That Antoni Gaudí’s La Pedrera gleams in the foreground through the window of this attic pavilion on Barcelona’s Paseo de Gracia strikes me as the perfect pretext to establish a dialogue between this unique space (whose only apparent function is that of privileged contemplation), the landscape of the city, and some objects I arranged in the foreground.

La Pedrera and the city in the background are both seen through a round-arched window at the far end of the room, whose layout imposes a strictly orthogonal contemplation. This grants the scene a certain classical character—somewhere between ideal and imagined—or not quite of this world, aligning well with my preference for images conceived as artifice.

An icosahedron hangs from the ceiling in the form of an inverted baldachin, whose points delimit the composition in the foreground. On the circular table, four objects: a white sphere, a small bouquet of everlastings in a glass of water, and two pieces by the Finnish designer Tapio Wirkkala.

Wirkkala’s Jahresteller plate is inspired by the groupings of inverted domes formed by bubbles on a surface; the everlastings are succulents with fractal geometry; and the Ovalis vase (also by Wirkkala), filled with stones from Altea beach, together with the round white candle, catches the light that enters through the window in the background and the opening on the side.

I have always been interested in the architecture of spaces and beautiful, simple objects, as well as the relationships they establish among themselves. Beyond the sentimental or biographical aspect of things, I am drawn to their material essence, the contrast between the finite nature of some objects and the enduring nature of others—and particularly, when I use charcoal, the dramatising effect that light exerts on the matter of all things.

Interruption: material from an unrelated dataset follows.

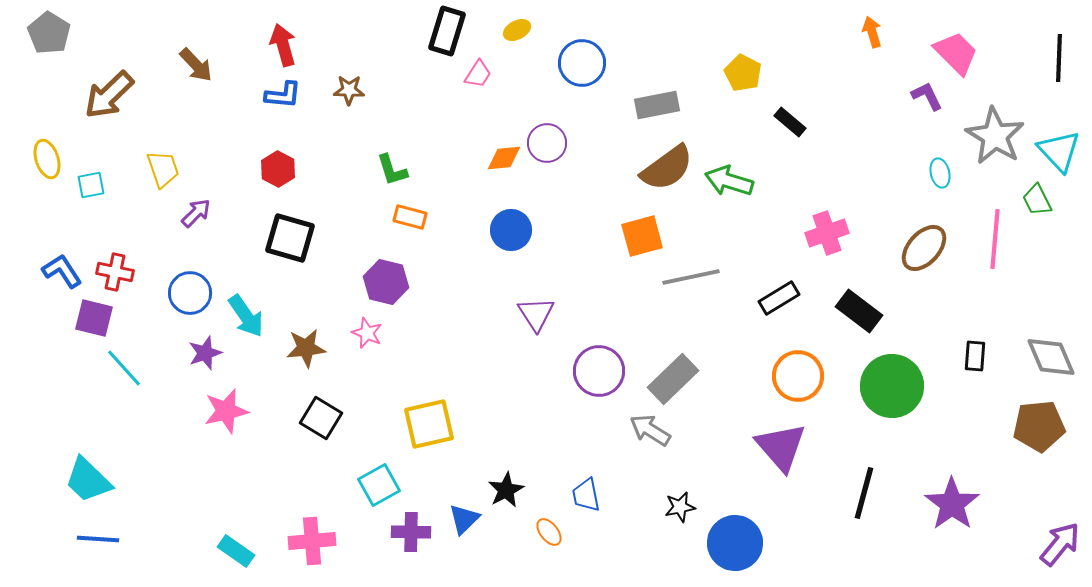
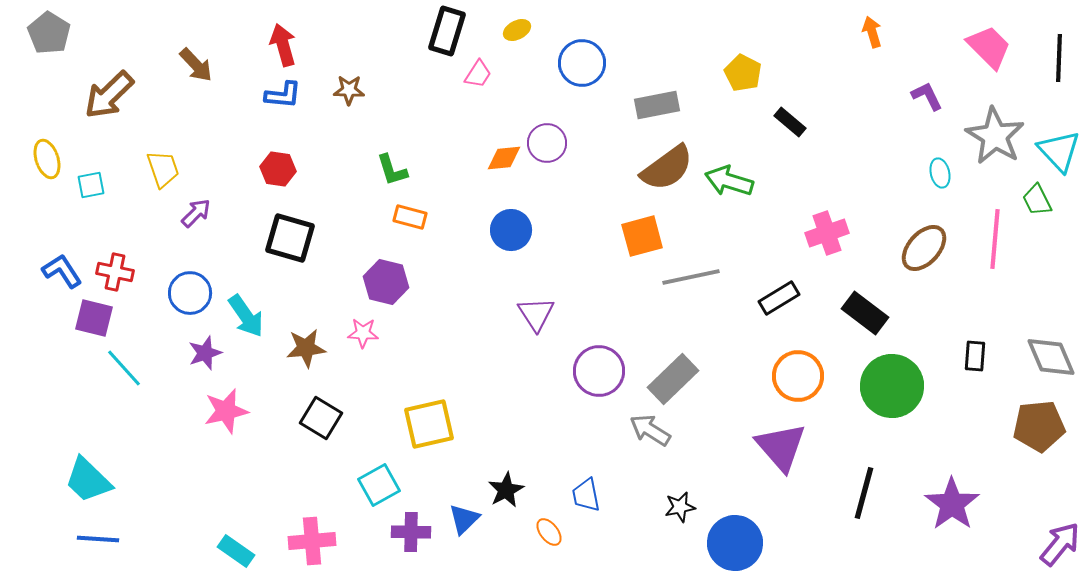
pink trapezoid at (956, 53): moved 33 px right, 6 px up
red hexagon at (278, 169): rotated 20 degrees counterclockwise
black rectangle at (859, 311): moved 6 px right, 2 px down
pink star at (367, 333): moved 4 px left; rotated 20 degrees counterclockwise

The scene strives for harmony—just one of its many possible forms. Its meaning does not fully reveal itself and remains open to interpretation. Let us look, then.

Stillness in Gracia, 2022, charcoal on paper and panel, 87 × 87 cm / 34¼ × 34¼ in

Farewell bouquet

Every year, at the end of spring, the sunlight begins to seep into my studio in the evenings, and I feel impelled to create a work that draws on the effects of light and shadow on its walls.

In the spring of 2015, beside the large window, there was a bouquet of dried flowers from the day of my father’s funeral. Without any conscious intention, I included them in a charcoal drawing, which immediately turned into something else—something like a portrait of him in absentia, or a vanitas. The oil painting I made next was a fully deliberate attempt to represent him through an architectural space composed of elements drawn from reality, imagination, and memory.

Farewell Bouquet I, 2015, charcoal on prepared panel, 70 × 110 cm / 27½ × 43¼ in

Farewell Bouquet II, 2015, oil on panel, 70 × 70 cm / 27½ × 27½ in

Leiria, the curved corridor

Normally, a body of work is the result of a quiet reflection on things that are within my reach and that interest me. On a few occasions, the idea arises suddenly from the discovery of something —or someone— that catches my attention. That was the case with my chance encounter with the building of the Escola Superior de Artes e Design in Caldas da Rainha, designed by the Portuguese architect Vítor Figueiredo.

During a trip to Portugal, to pick up my eldest daughter from an Erasmus program, I visited the building. I was struck by the stripped-down sobriety of that white construction rising in the middle of a pine forest, and by its wide curved corridors bathed in natural light. After visiting the building —and with hardly any time to reflect, since we had to leave at once— I took a few photographs with my mobile phone as a kind of note. How I would have loved to study in such a magnificent building!

Months later, I did a charcoal study. Painting, as artifice, is the outcome of a mental process in which reality is transformed. In this case, from the outset, it seemed to me that the greatest challenge lay in achieving something that is, on the surface, so simple —but in fact so difficult— as defining the scale of the scene within the format. The crowding effect produced by the powerful foreshortening of the curved corridor, and the absence of any element to serve as a scale reference, made it hard to understand the actual dimensions of the depicted space. Was it a colossal place, evoking the hypostyle halls of the Ancient World, or was it an intimate corner seen from near ground level?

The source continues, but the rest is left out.